Art~How to ensure 100% data transmission, idempotent design plan

How to ensure 100% data transmission

For example, we now have an order service message, how can we ensure that this message is 100% sent to the logistics service?

Let me talk about my solution.
Insert picture description here
(1) The order service delivers the message to the MQ middleware
(2) The logistics service monitors the MQ middleware message for consumption

  • Take RabbitMQ for example.

Let’s talk about a scenario below. What happens if the MQ server suddenly goes down? Are all the messages sent by our order service gone? Yes, general MQ middleware will store messages in memory in order to improve the throughput of the system. If no other processing is done, once the MQ server goes down, all messages will be lost. This is not allowed by the business and has a great impact.

The solution to this problem is to persist the order service message, so even if the MQ is down, the logistics can be monitored normally after restarting.

  • Endurance

Experienced friends will say, I know that one way is to persist the message. When sending a message in RabbitMQ, there will be a durable parameter that can be set. If it is set to true, it will be persisted.

In this case, even if the MQ server is down, there will be message storage in the disk file after restart, so that it will not be lost. Yes, there is a certain probability that the message will not be lost.

But there will be another scenario, that is, the message has just been saved in the MQ memory, but it has not had time to update to the disk file, and it suddenly crashes. (I rely, this time is so short, it will appear, the probability is too low), this scene will be very common in the continuous delivery of a large number of messages.
What to do then? How can we ensure that it will be persisted to the disk? This requires a confirm mechanism of mq.

  • confirm mechanism

The above problem is that no one tells us whether the persistence is successful. Fortunately, many MQs have callback notification features. RabbitMQ has a confirm mechanism to notify us whether the persistence is successful?

Principle of confirm mechanism:

(1) The message producer sends the message to MQ, and if the reception is successful, MQ will return an ack message to the producer;
(2) If the message is unsuccessfully received, MQ will return a nack message to the producer;

Does this guarantee that 100% of the messages will not be lost?

Let's take a look at the confirm mechanism, and imagine if every time our producer sends a message, MQ must be persisted to disk, and then an ack or nack callback will be initiated.
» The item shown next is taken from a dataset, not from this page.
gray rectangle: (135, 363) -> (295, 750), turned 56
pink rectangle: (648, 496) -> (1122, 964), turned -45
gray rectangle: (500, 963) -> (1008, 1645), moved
In this case, is the throughput of our MQ very low, because the message must be persisted to the disk every time. The action of writing to disk is very slow. This is unacceptable in high concurrency scenarios, and the throughput is too low.

Therefore, the real implementation of MQ persistent disk is processed through asynchronous calls. It has a certain mechanism, such as: when there are thousands of messages, it will flash the disk to the disk at a time. Instead of refreshing the disk every time a message comes.
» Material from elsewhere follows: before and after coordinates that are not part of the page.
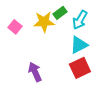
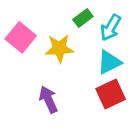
yellow star: (44, 22) -> (59, 48), moved
pink square: (15, 27) -> (21, 37), size x1.5

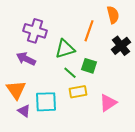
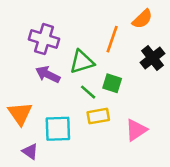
orange semicircle: (113, 15) -> (142, 19), turned 60
purple arrow: (26, 59) -> (48, 74), moved
purple triangle: (24, 111) -> (30, 151), moved

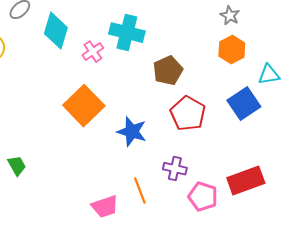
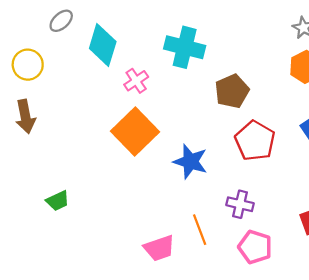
pink cross: (93, 52) -> (136, 81), moved
green trapezoid: (17, 166) -> (58, 201), turned 95
pink pentagon: (203, 197) -> (255, 247), moved

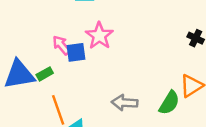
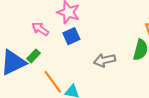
blue square: (76, 52) -> (71, 36), moved

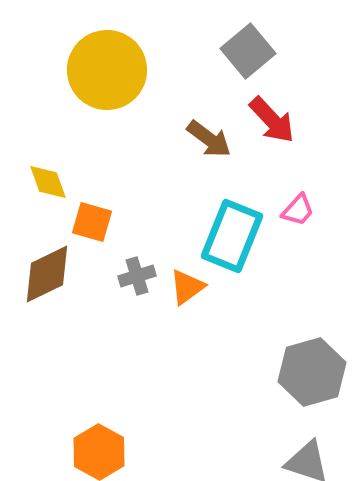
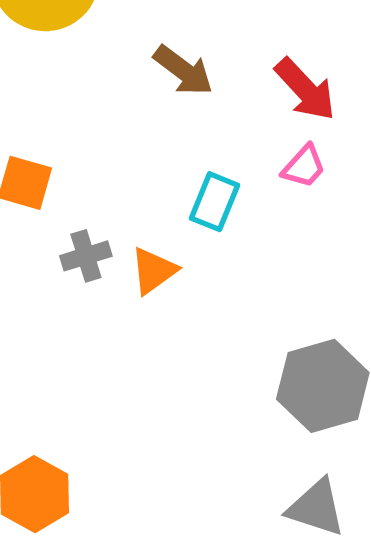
red arrow: (272, 120) -> (305, 89), moved
cyan rectangle: (232, 236) -> (215, 202), size x0.6

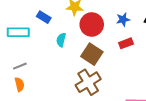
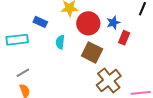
blue star: (123, 19) -> (113, 23), moved
red rectangle: (126, 43) -> (124, 38), turned -40
brown cross: (88, 82) -> (109, 81), moved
Therefore, the comfirm mechanism is actually an asynchronous monitoring mechanism to ensure the high throughput of the system. This results in the 100% guarantee that the message is not lost, because even if the confirm mechanism is added, the message has not been flushed in the MQ memory. It crashes when the disk arrives, and it still cannot be processed.
Having said so much, I still can’t make sure, so what should I do? ? ?

  • Message persistence in advance + scheduled task

In fact, the essential reason is that it is impossible to determine whether it will persist or not. Can we make the message persistent? The answer is yes, and our plan has evolved further.
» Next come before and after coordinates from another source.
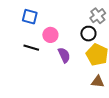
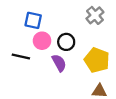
blue square: (30, 17) -> (33, 20), moved
black circle: (88, 34) -> (66, 42), moved

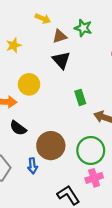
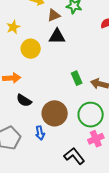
black triangle: (61, 60) -> (57, 36), turned -42
yellow circle: (29, 84) -> (31, 49), moved
green rectangle: (80, 97) -> (77, 78), moved

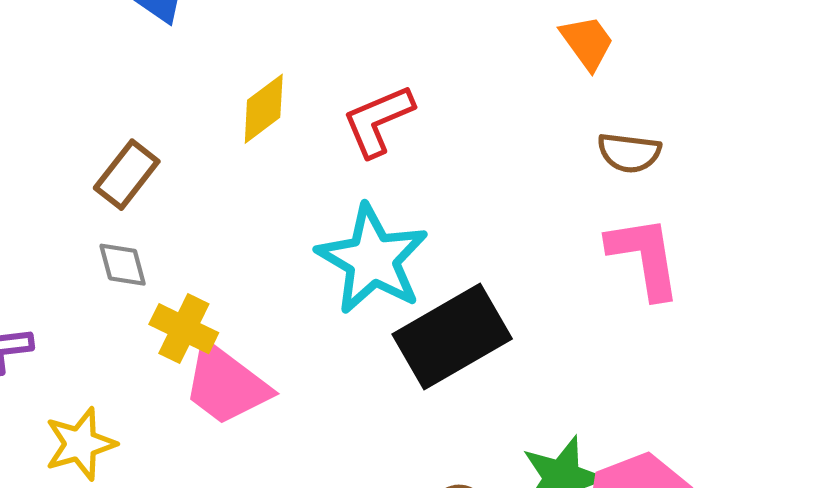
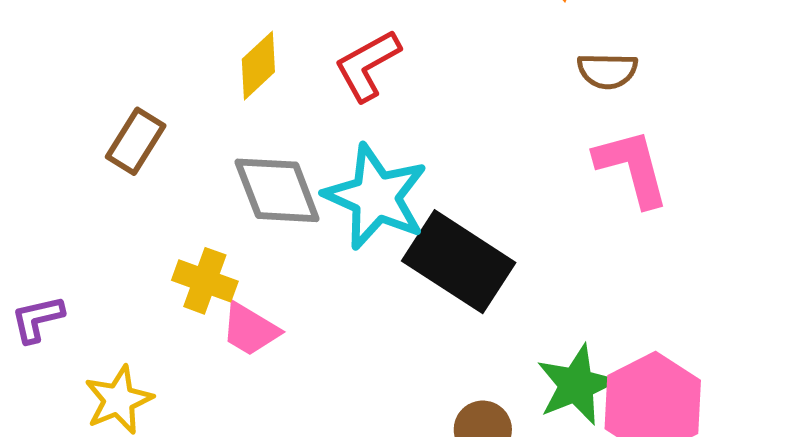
gray diamond: (123, 265) -> (277, 190), moved, size x1.8
black rectangle: (452, 336) -> (459, 262), turned 69
pink trapezoid: (226, 385) -> (250, 329), size x0.7

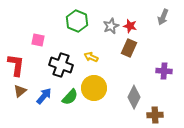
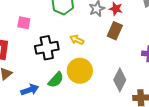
black cross: (61, 65) -> (47, 48), turned -30
blue arrow: (44, 96) -> (30, 90), moved, turned 30

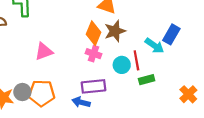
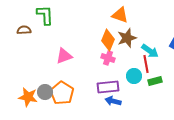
cyan arrow: (154, 46) -> (150, 51), moved
cyan circle: (122, 65) -> (134, 76), moved
orange pentagon: (42, 93) -> (62, 93), turned 30
blue arrow: (81, 102) -> (113, 101), moved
(1) Before delivering the message, the order service producer should persist the message to Redis or DB. Redis is recommended for high performance. The status of the message is sending.
(2) Is the confirm mechanism monitoring message sent successfully? If the ack message is successful, delete this message in Redis.
(3) If the nack is unsuccessful, you can choose whether to resend the message according to your own business. You can also delete this message, depending on your business.
(4) A timed task is added here to pull the message after a certain period of time, and the message status is still sending. This status indicates that the order service has not received the ack success message.
(5) Timed tasks will deliver compensatory messages. At this time, if the MQ callback ack is successfully received, delete the message in Redis.

This mechanism is actually a compensation mechanism. I don't care whether MQ has actually received it or not, as long as the message status in my Redis is also [Sending], it means that the message was not delivered correctly and successfully. Then start the timing task to monitor and initiate compensation delivery.

Of course, we can also add a number of compensation for the timed task. If it is more than 3 times and the ack message is still not received, then directly set the status of the message to [Failed], and manually investigate why?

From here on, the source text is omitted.